« J’ai besoin d’écrire de sorte à agir sur les gens tel un éclair, de les saisir au crâne, non pas par le pathos bien entendu, mais par l’ampleur de la vision, la puissance de la conviction et la force de l’expression. »
Rosa Luxemburg

Icône de la révolution, Rosa Luxemburg a toujours défendu – derrière les barreaux et sur les barricades – la cause des plus faibles. Dans ses lettres à ses compagnons et amies, elle revendique une liberté farouche et s’adonne à l’art d’une joie éblouie. D’une sensibilité extrême à la nature, elle sut saisir tous les instants de bonheur et la splendeur du monde. Une femme qui fit le choix de la vérité et lutta avec passion pour qu’elle soit synonyme de beauté.

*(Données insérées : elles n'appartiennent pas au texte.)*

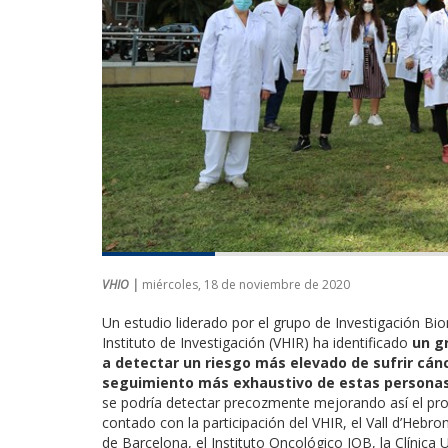
VHIO |
miércoles, 18 de noviembre de 2020
Un estudio liderado por el grupo de Investigación Bi
Instituto de Investigación (VHIR) ha identificado
un g
a detectar un riesgo más elevado de sufrir cán
seguimiento más exhaustivo de estas persona
se podría detectar precozmente mejorando así el pron
contado con la participación del VHIR, el Vall d’Hebro
de Barcelona, el Instituto Oncológico IOB, la Clínica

Figure majeure du socialisme révolutionnaire au XXe siècle, Rosa Luxemburg (1871-1919) ne se lassa jamais de combattre l’inégalité et l’injustice. Militante marxiste et théoricienne, la grande politicienne polonaise eut à cœur d’éduquer les masses à travers ses métiers de journaliste ou de professeure. Bien qu’on voulut la réduire au silence – elle fut incarcérée et mourut assassinée –, sa voix demeure, puissante et indomptée.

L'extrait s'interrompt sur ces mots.